Resolving Database Entities
This section explains how Couchbase Analytics resolves database entity references in the FROM clause — that is, when the first identifier is not a variable reference. This explanation also applies to resolving database entity references in DDL statements.
A database entity reference (or qualified name) may consist of an optional Analytics scope name, and the database entity’s local name, separated by a dot.
- 
The Analytics scope name may consist of one or two identifiers, separated by a dot. 
- 
The local name consists of a single identifier. 
Analytics uses the following three resources to resolve database entity references:
- 
(Optional) The preceding USE statement. 
- 
(Optional) The query_contextparameter.
- 
The database entity reference provided in the query. 
The USE Statement
The USE statement enables you to specify the Analytics scope for the statement immediately following.
For more details, refer to Use Statements.
The Query Context Parameter
The query_context parameter enables you to specify the Analytics scope for a statement.
You can set the query_context parameter using the cbq shell
or the Analytics Service REST API.
The value of the query_context parameter must start with default:,
followed by an Analytics scope name.
The default: prefix is a dummy and is ignored when resolving a collection name or synonym name.
The default value of the query_context parameter is default:Default, meaning the Default Analytics scope.
For more details, refer to Analytics Query Parameters.

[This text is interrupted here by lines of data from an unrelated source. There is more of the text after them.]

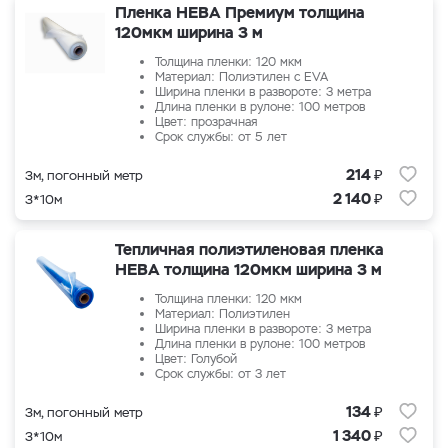
Пленка НЕВА Премиум толщина
120мкм ширина 3 м
Толщина пленки: 120 мкм
Материал: Полиэтилен с EVA
Ширина пленки в развороте: 3 метра
Длина пленки в рулоне: 100 метров
Цвет: прозрачная
Срок службы: от 5 лет
₽
214
3м, погонный метр
₽
2 140
3*10м
Тепличная полиэтиленовая пленка
НЕВА толщина 120мкм ширина 3 м
Толщина пленки: 120 мкм
Материал: Полиэтилен
Ширина пленки в развороте: 3 метра
Длина пленки в рулоне: 100 метров
Цвет: Голубой
Срок службы: от 3 лет
₽
134
3м, погонный метр
₽
1 340
3*10м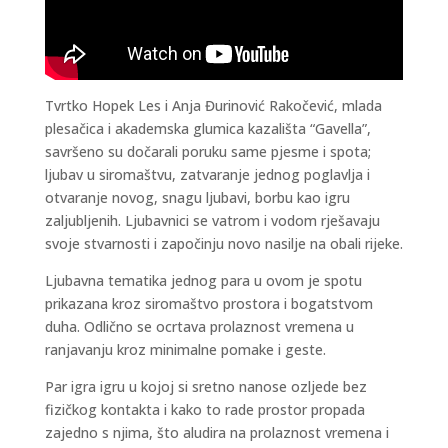
Tvrtko Hopek Les i Anja Đurinović Rakočević, mlada
plesačica i akademska glumica kazališta “Gavella”,
savršeno su dočarali poruku same pjesme i spota;
ljubav u siromaštvu, zatvaranje jednog poglavlja i
otvaranje novog, snagu ljubavi, borbu kao igru
zaljubljenih. Ljubavnici se vatrom i vodom rješavaju
svoje stvarnosti i započinju novo nasilje na obali rijeke.
Ljubavna tematika jednog para u ovom je spotu
prikazana kroz siromaštvo prostora i bogatstvom
duha. Odlično se ocrtava prolaznost vremena u
ranjavanju kroz minimalne pomake i geste.
Par igra igru u kojoj si sretno nanose ozljede bez
fizičkog kontakta i kako to rade prostor propada
zajedno s njima, što aludira na prolaznost vremena i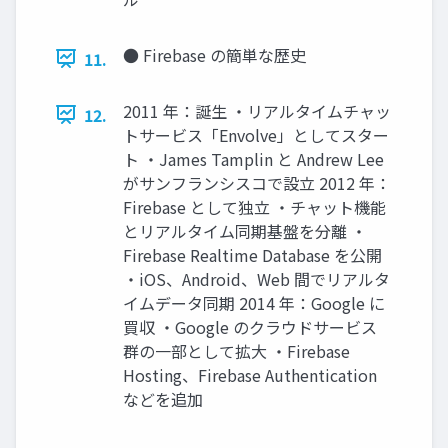
● Firebase の簡単な歴史
11.
2011 年：誕生 ・リアルタイムチャッ
12.
トサービス「Envolve」としてスター
ト ・James Tamplin と Andrew Lee
がサンフランシスコで設立 2012 年：
Firebase として独立 ・チャット機能
とリアルタイム同期基盤を分離 ・
Firebase Realtime Database を公開
・iOS、Android、Web 間でリアルタ
イムデータ同期 2014 年：Google に
買収 ・Google のクラウドサービス
群の一部として拡大 ・Firebase
Hosting、Firebase Authentication
などを追加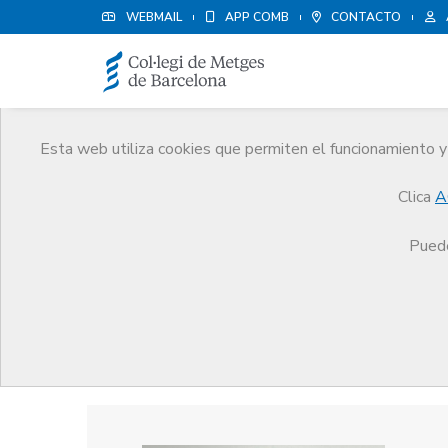
WEBMAIL
APP COMB
CONTACTO
Esta web utiliza cookies que permiten el funcionamiento y 
Premios
Clica
A
El CoMB
Premios
Guardonat Edició 2025
Puede
Guardonat Edició 2025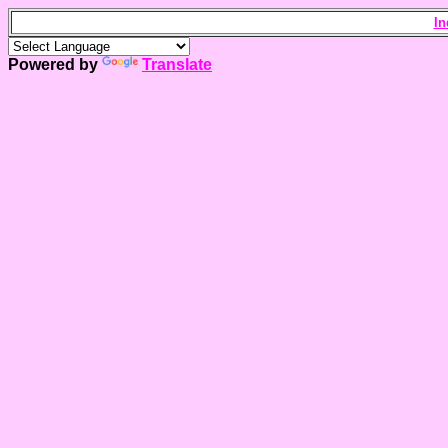
In
Powered by
Translate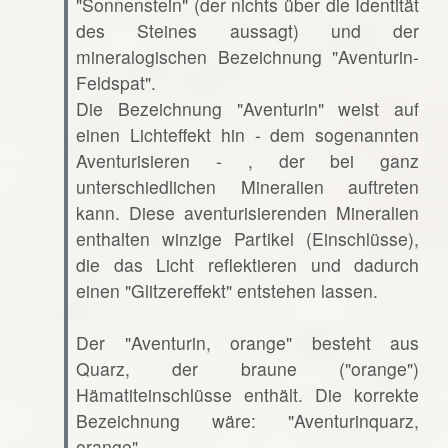
"Sonnenstein" (der nichts über die Identität
des Steines aussagt) und der
mineralogischen Bezeichnung "Aventurin-
Feldspat".
Die Bezeichnung "Aventurin" weist auf
einen Lichteffekt hin - dem sogenannten
Aventurisieren - , der bei ganz
unterschiedlichen Mineralien auftreten
kann. Diese aventurisierenden Mineralien
enthalten winzige Partikel (Einschlüsse),
die das Licht reflektieren und dadurch
einen "Glitzereffekt" entstehen lassen.
Der "Aventurin, orange" besteht aus
Quarz, der braune ("orange")
Hämatiteinschlüsse enthält. Die korrekte
Bezeichnung wäre: "Aventurinquarz,
orange".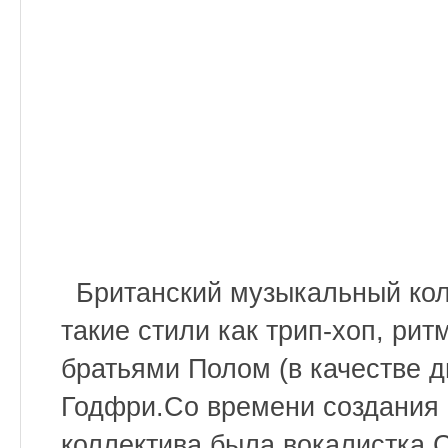
Британский музыкальный колл
такие стили как трип-хоп, рит
братьями Полом (в качестве д
Годфри.Со времени создания 
коллектива была вокалистка 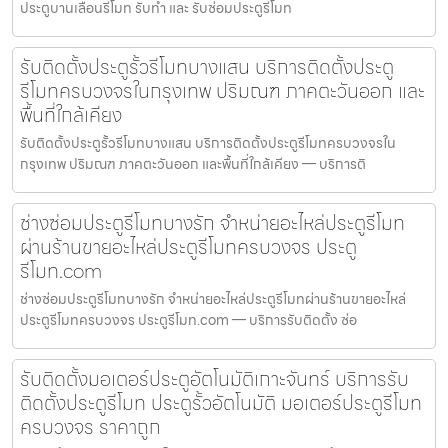
ประตูบานเลื่อนรีโมท รับทำ และ รับซ่อมประตูรีโมท
รับติดตั้งประตูรั้วรีโมทบางแสน บริการติดตั้งประตู
รีโมทครบวงจรในกรุงเทพ ปริมณฑ ภาคตะวันออก และ
พื้นที่ใกล้เคียง
รับติดตั้งประตูรั้วรีโมทบางแสน บริการติดตั้งประตูรีโมทครบวงจรใน
กรุงเทพ ปริมณฑ ภาคตะวันออก และพื้นที่ใกล้เคียง — บริการติ
ช่างซ่อมประตูรีโมทบางรัก จำหน่ายอะไหล่ประตูรีโมท
ผ่านร้านขายอะไหล่ประตูรีโมทครบวงจร ประตู
รีโมท.com
ช่างซ่อมประตูรีโมทบางรัก จำหน่ายอะไหล่ประตูรีโมทผ่านร้านขายอะไหล่
ประตูรีโมทครบวงจร ประตูรีโมท.com — บริการรับติดตั้ง ซ่อ
รับติดตั้งมอเตอร์ประตูอัตโนมัติเกาะจันทร์ บริการรับ
ติดตั้งประตูรีโมท ประตูรั้วอัตโนมัติ มอเตอร์ประตูรีโมท
ครบวงจร ราคาถูก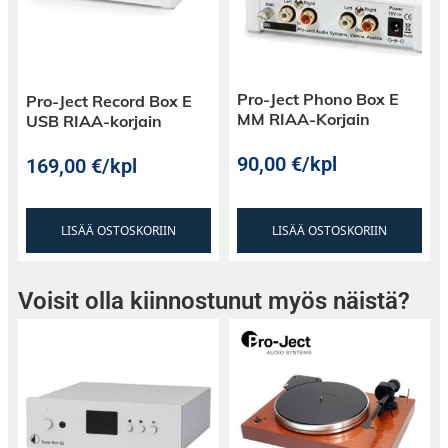
Pro-Ject Phono Box E
Pro-Ject Record Box E
MM RIAA-Korjain
USB RIAA-korjain
90,00
€
/kpl
169,00
€
/kpl
LISÄÄ OSTOSKORIIN
LISÄÄ OSTOSKORIIN
Voisit olla kiinnostunut myös näistä?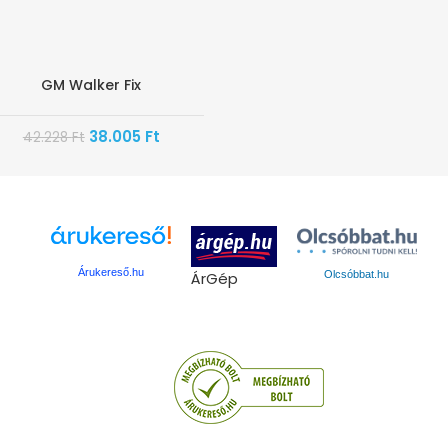
GM Walker Fix
10%
38.005
Ft
42.228
Ft
Árukereső.hu
ÁrGép
Olcsóbbat.hu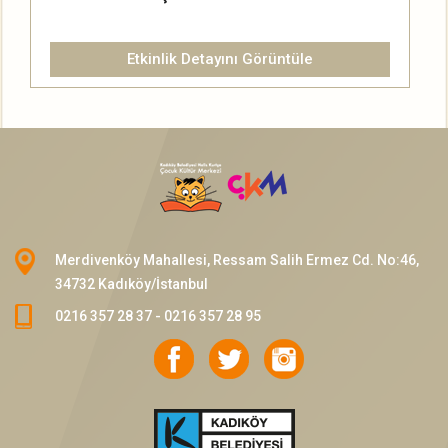
Etkinlik Detayını Görüntüle
Merdivenköy Mahallesi, Ressam Salih Ermez Cd. No:46,
34732 Kadıköy/İstanbul
0216 357 28 37 - 0216 357 28 95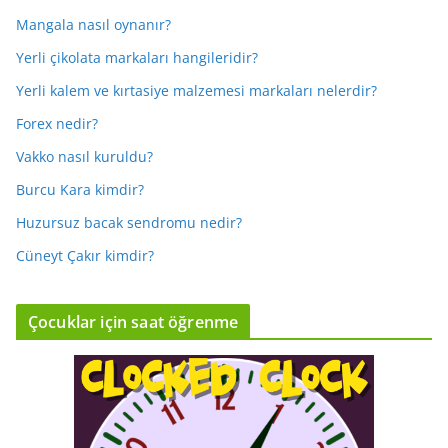
Mangala nasıl oynanır?
Yerli çikolata markaları hangileridir?
Yerli kalem ve kırtasiye malzemesi markaları nelerdir?
Forex nedir?
Vakko nasıl kuruldu?
Burcu Kara kimdir?
Huzursuz bacak sendromu nedir?
Cüneyt Çakır kimdir?
Çocuklar için saat öğrenme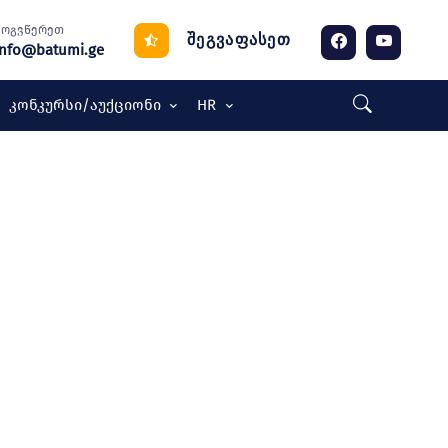
მოგვწერეთ
შეგვაფასეთ
info@batumi.ge
Კონკურსი/აუქციონი
HR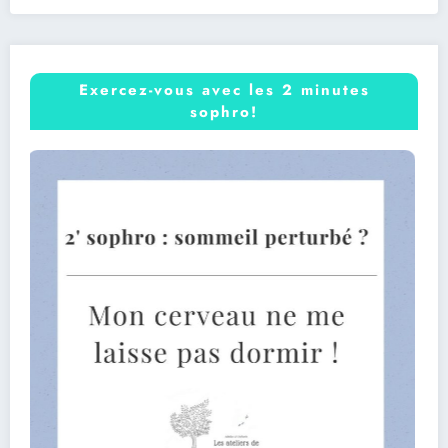
Exercez-vous avec les 2 minutes
sophro!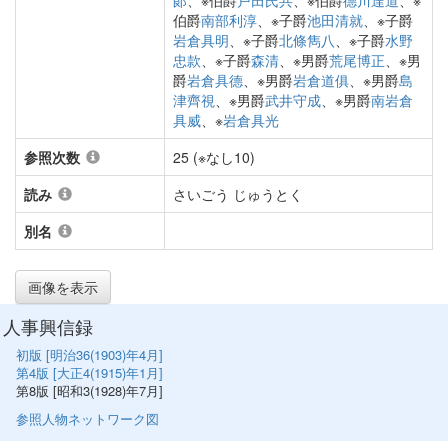
郞
、※伯爵
戸田氏共
、※伯爵
德川達道
、※
伯爵
南部利淳
、※子爵
池田清就
、※子爵
岩倉具明
、※子爵
北條雋八
、※子爵
水野
忠款
、※子爵
森清
、※男爵
荒尾博正
、※男
爵
岩倉具德
、※男爵
岩倉道俱
、※男爵
島
津齊視
、※男爵
武井守成
、※男爵
南岩倉
具威
、※
岩倉具光
参照次数
25 (※なし10)
読み
さいごう じゅうとく
別名
画像を表示
人事興信録
初版 [明治36(1903)年4月]
第4版 [大正4(1915)年1月]
第8版 [昭和3(1928)年7月]
参照人物ネットワーク図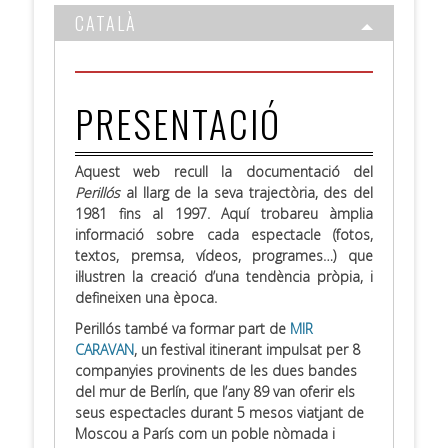
CATALÀ
.
PRESENTACIÓ
Aquest web recull la documentació del
Perillós
al llarg de la seva trajectòria, des del
1981 fins al 1997. Aquí trobareu àmplia
informació sobre cada espectacle (fotos,
textos, premsa, vídeos, programes…) que
il·lustren la creació d’una tendència pròpia, i
defineixen una època.
Perillós també va formar part de
MIR
CARAVAN
, un festival itinerant impulsat per 8
companyies provinents de les dues bandes
del mur de Berlín, que l’any 89 van oferir els
seus espectacles durant 5 mesos viatjant de
Moscou a París com un poble nòmada i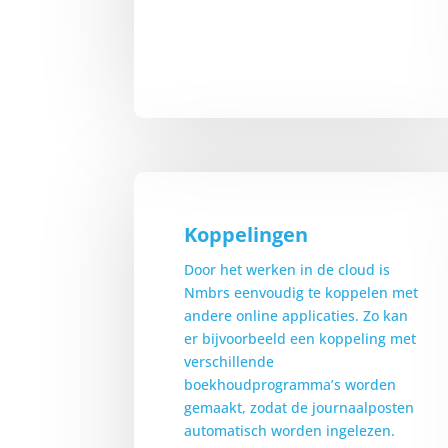
Koppelingen
Door het werken in de cloud is
Nmbrs eenvoudig te koppelen met
andere online applicaties. Zo kan
er bijvoorbeeld een koppeling met
verschillende
boekhoudprogramma’s worden
gemaakt, zodat de journaalposten
automatisch worden ingelezen.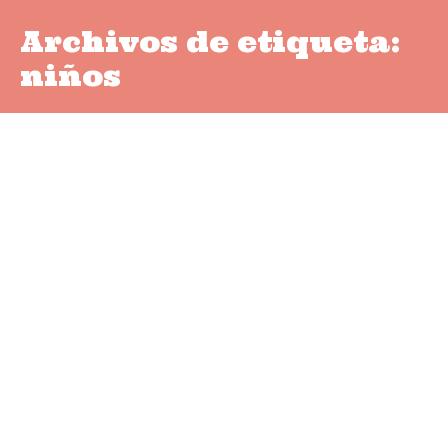
Archivos de etiqueta:
niños
Programa intensivo de
desarrollo emocional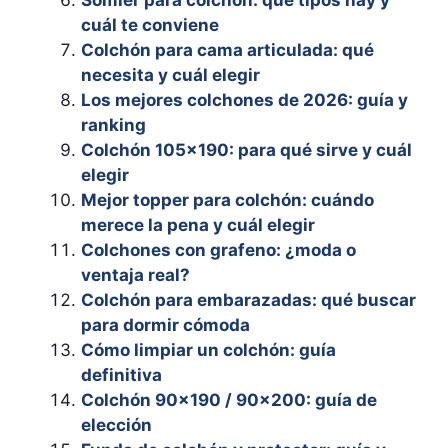
Somier para colchón: qué tipos hay y
cuál te conviene
Colchón para cama articulada: qué
necesita y cuál elegir
Los mejores colchones de 2026: guía y
ranking
Colchón 105×190: para qué sirve y cuál
elegir
Mejor topper para colchón: cuándo
merece la pena y cuál elegir
Colchones con grafeno: ¿moda o
ventaja real?
Colchón para embarazadas: qué buscar
para dormir cómoda
Cómo limpiar un colchón: guía
definitiva
Colchón 90×190 / 90×200: guía de
elección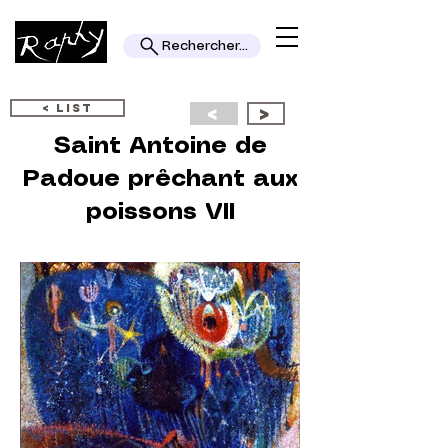
Rechercher...
< LIST
<
>
Saint Antoine de
Padoue prêchant aux
poissons VII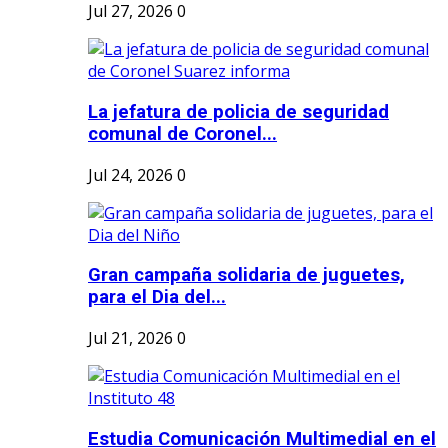
Jul 27, 2026
0
La jefatura de policia de seguridad
comunal de Coronel...
Jul 24, 2026
0
Gran campaña solidaria de juguetes,
para el Dia del...
Jul 21, 2026
0
Estudia Comunicación Multimedial en el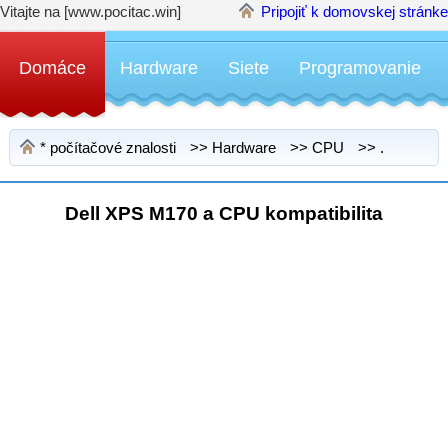
Vitajte na [www.pocitac.win]
Pripojiť k domovskej stránke
Domáce
Hardware
Siete
Programovanie
*
počítačové znalosti
>>
Hardware
>>
CPU
>> .
Dell XPS M170 a CPU kompatibilita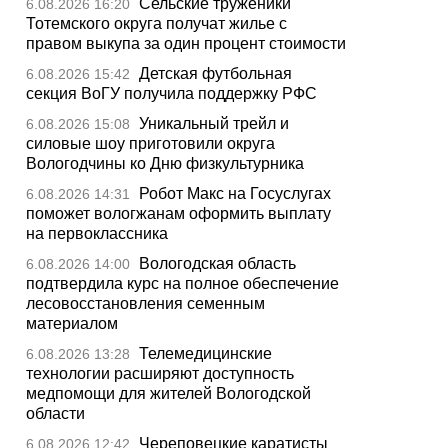
Сельские труженики
6.08.2026 16:20
Тотемского округа получат жилье с
правом выкупа за один процент стоимости
Детская футбольная
6.08.2026 15:42
секция ВоГУ получила поддержку РФС
Уникальный трейл и
6.08.2026 15:08
силовые шоу приготовили округа
Вологодчины ко Дню физкультурника
Робот Макс на Госуслугах
6.08.2026 14:31
поможет вологжанам оформить выплату
на первоклассника
Вологодская область
6.08.2026 14:00
подтвердила курс на полное обеспечение
лесовосстановления семенным
материалом
Телемедицинские
6.08.2026 13:28
технологии расширяют доступность
медпомощи для жителей Вологодской
области
Череповецкие каратисты
6.08.2026 12:42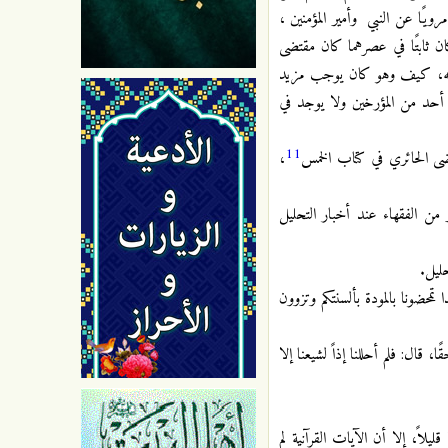
ويًا عن النبي وأمير المؤمنين ،
كان ثابتًا في عصرهما كان مقتضى
ختفائه، كيف وهو كان يوجب مزيد
ه أحد من المؤرخين ولا يوجد في
11
ى الحائري في كتاب الخمس
،
 من الفقهاء عند أخبار التحليل
ليل.
حضونا بالمودة بألسنتكم وتزوون
ال: فلم أحللنا إذاً لشيعنا إلا
لاً، إلا أن الآيات القرآنية لم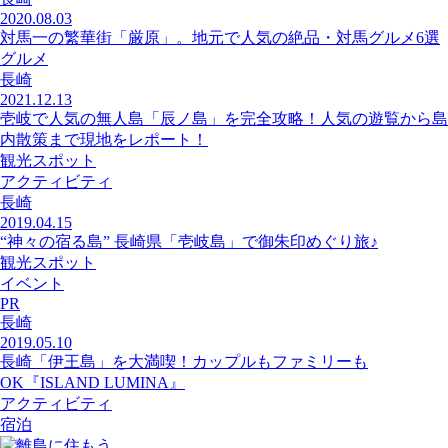
2020.08.03
対馬一の繁華街「厳原」。地元で人気の絶品・対馬グルメ6選
グルメ
長崎
2021.12.13
壱岐で人気の無人島「辰ノ島」を完全攻略！人気の遊覧から島
内散策まで現地をレポート！
観光スポット
アクティビティ
長崎
2019.04.15
“神々の宿る島” 長崎県「壱岐島」で御朱印めぐり旅♪
観光スポット
イベント
PR
長崎
2019.05.10
長崎「伊王島」を大満喫！カップルもファミリーも
OK『ISLAND LUMINA』
アクティビティ
宿泊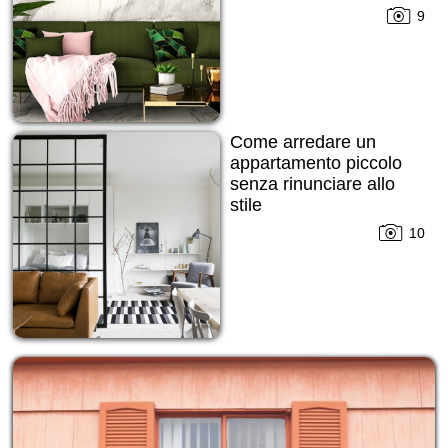
9
Come arredare un
appartamento piccolo
senza rinunciare allo
stile
10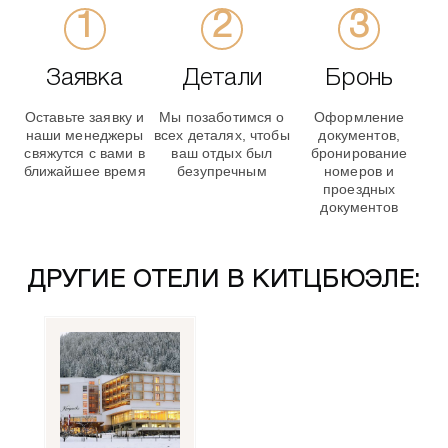
Заявка
Детали
Бронь
Оставьте заявку и
Мы позаботимся о
Оформление
наши менеджеры
всех деталях, чтобы
документов,
свяжутся с вами в
ваш отдых был
бронирование
ближайшее время
безупречным
номеров и
проездных
документов
ДРУГИЕ ОТЕЛИ В КИТЦБЮЭЛЕ:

| You can also set the query context in the Analytics workbench using the query context drop-down menu. | 
The Database Entity Reference
The database entity reference is resolved according to the following rules:
- 
If the database entity reference contains multiple identifiers, all identifiers except the last are assumed to refer to the Analytics scope, and the last identifier is assumed to be the database entity’s local name. Analytics attempts to find the database entity using the specified scope and local name. If the database entity is not found, an error is generated. 
- 
If the database entity reference only contains one identifier, this is assumed to be the database entity’s local name. - 
If the USE statement has been used to specify an Analytics scope, Analytics attempts to find the database entity using the scope provided by the USE statement and the specified local name. 
- 
Otherwise, if the query_contextparameter has been set, Analytics attempts to find the database entity using the scope provided by the query context and the specified local name.
- 
Otherwise, Analytics attempts to find the database entity using the DefaultAnalytics scope and the specified local name.
 If the database entity is not found, an error is generated. 
- 
If the database entity is an Analytics synonym, the synonym is then resolved to find the Analytics collection.
Default Scopes and Collections
In the Data service, each bucket may contain a default scope called _default,
which in turn may contain a default collection also called _default.
The Query service enables you to refer to the default scope within the default collection using just the bucket name.
However, Analytics does not support this type of reference.
To simulate this behavior in Analytics,
you can create an Analytics synonym in the Default scope whose name represents the bucket name.
So for example, you could create an Analytics synonym travel-sample in the Default Analytics scope,
which points to the _default Analytics collection in the `travel-sample`._default Analytics scope.
This is the approach taken by the ALTER COLLECTION statement.
Unlike the Query service,  Analytics does not enable you to resolve individual missing elements
in the middle of a database entity reference.
For example, you cannot use analytics..customers to refer to the the customers Analytics collection in the
`analytics`._default Analytics scope.